PROMPT: Look for the word "literature" in the entries and copy every line where it shows up.

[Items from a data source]
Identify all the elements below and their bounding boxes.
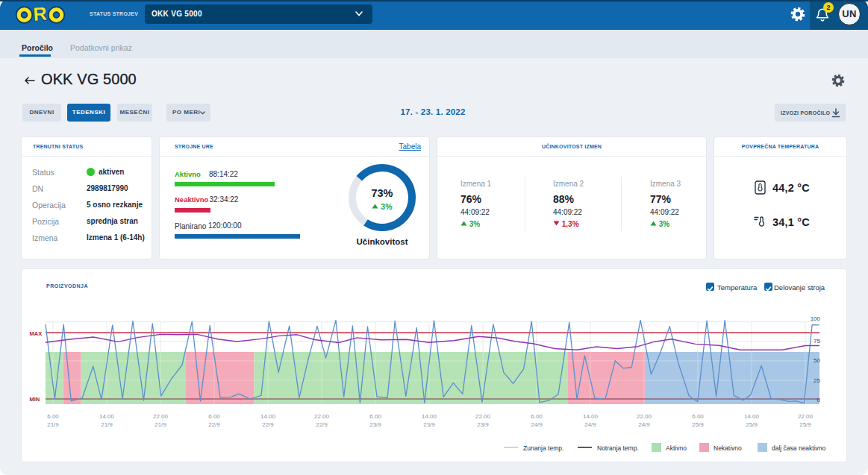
svg-text:23/9: 23/9 [369,421,381,428]
svg-text:14.00: 14.00 [744,413,760,420]
svg-text:21/9: 21/9 [47,421,59,428]
svg-text:22.00: 22.00 [314,413,330,420]
svg-text:22.00: 22.00 [637,413,652,420]
svg-text:Aktivno: Aktivno [666,444,687,452]
svg-text:6.00: 6.00 [369,413,381,420]
svg-text:23/9: 23/9 [477,421,489,428]
svg-text:25/9: 25/9 [692,421,704,428]
svg-text:R: R [33,2,48,24]
svg-text:25/9: 25/9 [746,421,758,428]
svg-text:6.00: 6.00 [692,413,704,420]
svg-text:100: 100 [811,315,821,322]
svg-text:22.00: 22.00 [153,413,169,420]
svg-text:14.00: 14.00 [422,413,437,420]
svg-text:22/9: 22/9 [316,421,328,428]
svg-text:Nekativno: Nekativno [714,444,742,452]
svg-text:MAX: MAX [30,330,43,337]
svg-text:25: 25 [814,377,820,384]
svg-text:14.00: 14.00 [583,413,599,420]
svg-text:23/9: 23/9 [423,421,435,428]
svg-text:Zunanja temp.: Zunanja temp. [523,444,563,452]
svg-text:dalj časa neaktivno: dalj časa neaktivno [772,444,826,452]
svg-text:24/9: 24/9 [531,421,543,428]
svg-text:24/9: 24/9 [638,421,650,428]
svg-text:22.00: 22.00 [798,413,814,420]
svg-text:21/9: 21/9 [154,421,166,428]
svg-text:22/9: 22/9 [262,421,274,428]
svg-text:75: 75 [814,338,820,345]
svg-text:22.00: 22.00 [475,413,491,420]
svg-text:6.00: 6.00 [531,413,543,420]
svg-text:22/9: 22/9 [208,421,220,428]
svg-text:Notranja temp.: Notranja temp. [597,444,639,452]
svg-text:0: 0 [817,397,821,403]
svg-text:50: 50 [814,357,820,364]
svg-text:25/9: 25/9 [799,421,811,428]
svg-text:14.00: 14.00 [99,413,115,420]
svg-text:MIN: MIN [30,396,40,403]
svg-text:14.00: 14.00 [260,413,276,420]
svg-text:21/9: 21/9 [101,421,113,428]
svg-text:6.00: 6.00 [208,413,220,420]
svg-text:24/9: 24/9 [584,421,596,428]
svg-text:6.00: 6.00 [47,413,59,420]
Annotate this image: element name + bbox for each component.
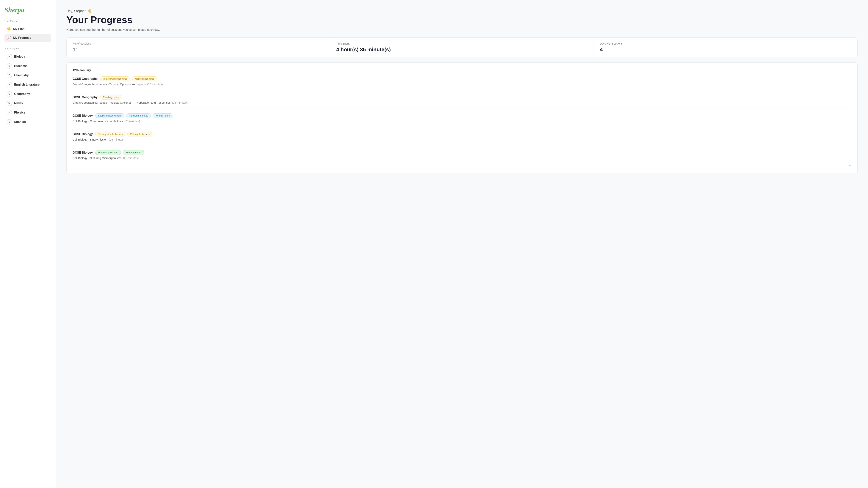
subject-badge-physics: P: [7, 110, 12, 115]
sessions-label: No. of Sessions: [72, 42, 324, 45]
subject-badge-spanish: S: [7, 119, 12, 125]
subject-label-physics: Physics: [14, 111, 25, 114]
session-subject: GCSE Biology: [72, 133, 93, 136]
session-subject: GCSE Geography: [72, 96, 97, 99]
session-tag: Highlighting notes: [126, 113, 151, 118]
greeting: Hey, Stephen 👋: [66, 9, 858, 13]
session-description: Global Geographical Issues - Tropical Cy…: [72, 83, 851, 86]
subtitle: Here, you can see the number of sessions…: [66, 28, 858, 32]
sessions-stat: No. of Sessions 11: [67, 38, 330, 57]
main-content: Hey, Stephen 👋 Your Progress Here, you c…: [56, 0, 868, 488]
sidebar-item-my-progress[interactable]: 📈 My Progress: [4, 34, 51, 42]
days-value: 4: [600, 46, 851, 53]
subject-badge-chemistry: C: [7, 73, 12, 78]
subject-label-english-literature: English Literature: [14, 83, 39, 86]
subject-label-biology: Biology: [14, 55, 25, 58]
sessions-card: 12th January GCSE Geography Testing with…: [66, 62, 858, 173]
sidebar-item-label: My Progress: [13, 36, 31, 39]
session-description: Cell Biology - Chromosomes and Mitosis (…: [72, 120, 851, 123]
session-header: GCSE Biology Testing with flashcardsMaki…: [72, 132, 851, 136]
stats-box: No. of Sessions 11 Time Spent 4 hour(s) …: [66, 37, 858, 57]
subject-badge-geography: G: [7, 91, 12, 97]
session-time: (25 minutes): [147, 83, 163, 86]
session-time: (25 minutes): [123, 156, 138, 160]
logo[interactable]: Sherpa: [4, 6, 51, 14]
subject-badge-english-literature: E: [7, 82, 12, 87]
planner-nav: ☀️ My Plan 📈 My Progress: [4, 25, 51, 42]
session-description: Cell Biology - Binary Fission (25 minute…: [72, 138, 851, 141]
sun-icon: ☀️: [7, 27, 11, 31]
subject-badge-biology: B: [7, 54, 12, 59]
days-stat: Days with Sessions 4: [594, 38, 857, 57]
session-subject: GCSE Biology: [72, 114, 93, 118]
session-header: GCSE Biology Practice questionsReading n…: [72, 150, 851, 155]
session-tag: Practice questions: [95, 150, 121, 155]
sidebar-item-chemistry[interactable]: C Chemistry: [4, 71, 51, 80]
sessions-value: 11: [72, 46, 324, 53]
chart-icon: 📈: [7, 36, 11, 40]
session-time: (25 minutes): [109, 138, 124, 141]
session-description: Global Geographical Issues - Tropical Cy…: [72, 101, 851, 104]
session-header: GCSE Geography Testing with flashcardsMa…: [72, 76, 851, 81]
session-entry: GCSE Biology Testing with flashcardsMaki…: [72, 132, 851, 146]
sidebar-item-my-plan[interactable]: ☀️ My Plan: [4, 25, 51, 33]
days-label: Days with Sessions: [600, 42, 851, 45]
session-tag: Making flashcards: [127, 132, 152, 136]
session-tag: Making flashcards: [132, 76, 157, 81]
sidebar: Sherpa Your Planner ☀️ My Plan 📈 My Prog…: [0, 0, 56, 488]
session-entry: GCSE Biology Practice questionsReading n…: [72, 150, 851, 160]
subject-label-chemistry: Chemistry: [14, 74, 29, 77]
session-entry: GCSE Geography Testing with flashcardsMa…: [72, 76, 851, 90]
session-entry: GCSE Biology Learning new contentHighlig…: [72, 113, 851, 127]
subject-badge-maths: M: [7, 101, 12, 106]
subjects-list: B Biology B Business C Chemistry E Engli…: [4, 52, 51, 126]
time-value: 4 hour(s) 35 minute(s): [336, 46, 588, 53]
session-subject: GCSE Biology: [72, 151, 93, 154]
subject-badge-business: B: [7, 63, 12, 69]
session-description: Cell Biology - Culturing Microorganisms …: [72, 156, 851, 160]
session-header: GCSE Biology Learning new contentHighlig…: [72, 113, 851, 118]
sidebar-item-maths[interactable]: M Maths: [4, 99, 51, 108]
session-time: (25 minutes): [124, 120, 140, 123]
session-subject: GCSE Geography: [72, 77, 97, 80]
session-tag: Writing notes: [153, 113, 173, 118]
sidebar-item-physics[interactable]: P Physics: [4, 108, 51, 117]
subject-label-maths: Maths: [14, 102, 23, 105]
session-header: GCSE Geography Reading notes: [72, 95, 851, 100]
page-title: Your Progress: [66, 14, 858, 25]
session-entry: GCSE Geography Reading notes Global Geog…: [72, 95, 851, 109]
session-tag: Learning new content: [95, 113, 124, 118]
subjects-label: Your Subjects: [4, 47, 51, 50]
sessions-date: 12th January: [72, 69, 851, 72]
sidebar-item-biology[interactable]: B Biology: [4, 52, 51, 61]
session-tag: Reading notes: [100, 95, 121, 100]
subject-label-spanish: Spanish: [14, 120, 26, 124]
sidebar-item-geography[interactable]: G Geography: [4, 90, 51, 98]
sidebar-item-business[interactable]: B Business: [4, 62, 51, 70]
sidebar-item-spanish[interactable]: S Spanish: [4, 118, 51, 126]
sidebar-item-label: My Plan: [13, 27, 25, 31]
sidebar-item-english-literature[interactable]: E English Literature: [4, 80, 51, 89]
sessions-list: GCSE Geography Testing with flashcardsMa…: [72, 76, 851, 160]
session-tag: Testing with flashcards: [95, 132, 125, 136]
session-tag: Reading notes: [123, 150, 144, 155]
session-tag: Testing with flashcards: [100, 76, 130, 81]
time-stat: Time Spent 4 hour(s) 35 minute(s): [330, 38, 594, 57]
time-label: Time Spent: [336, 42, 588, 45]
subject-label-business: Business: [14, 64, 27, 68]
planner-label: Your Planner: [4, 20, 51, 23]
session-time: (25 minutes): [172, 101, 188, 104]
subject-label-geography: Geography: [14, 92, 30, 96]
expand-icon[interactable]: ⌄: [72, 163, 851, 167]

EXERCISE ANSWER:
subject-label-english-literature: English Literature: [14, 83, 39, 86]
subject-badge-english-literature: E: [7, 82, 12, 87]
sidebar-item-english-literature[interactable]: E English Literature: [4, 80, 51, 89]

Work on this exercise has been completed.